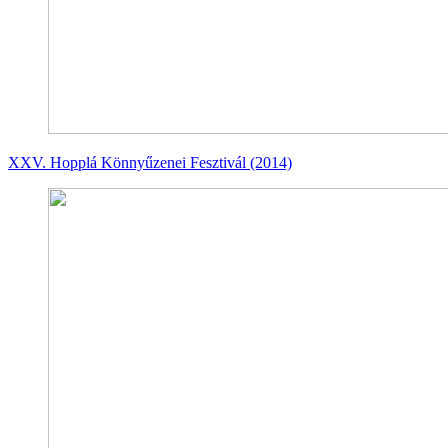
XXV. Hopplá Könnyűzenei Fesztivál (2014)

====================

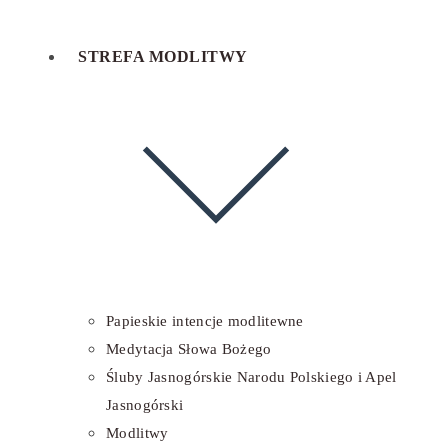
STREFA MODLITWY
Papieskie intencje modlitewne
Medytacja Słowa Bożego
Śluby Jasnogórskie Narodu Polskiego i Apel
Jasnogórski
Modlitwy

====================

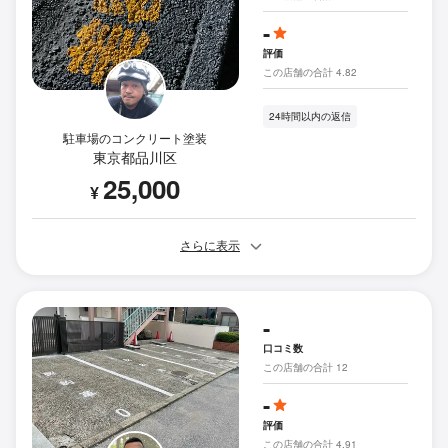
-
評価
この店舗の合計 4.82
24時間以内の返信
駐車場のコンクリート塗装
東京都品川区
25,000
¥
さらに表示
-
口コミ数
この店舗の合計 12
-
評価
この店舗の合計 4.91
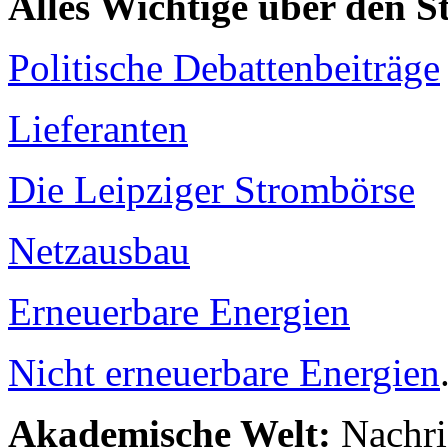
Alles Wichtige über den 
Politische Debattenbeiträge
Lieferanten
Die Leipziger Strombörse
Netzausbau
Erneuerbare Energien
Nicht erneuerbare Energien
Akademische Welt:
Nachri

====================

What is expected. For the word "Energien", go through the records and show each line that carries it.

Output of the exercise.
Erneuerbare Energien
Nicht erneuerbare Energien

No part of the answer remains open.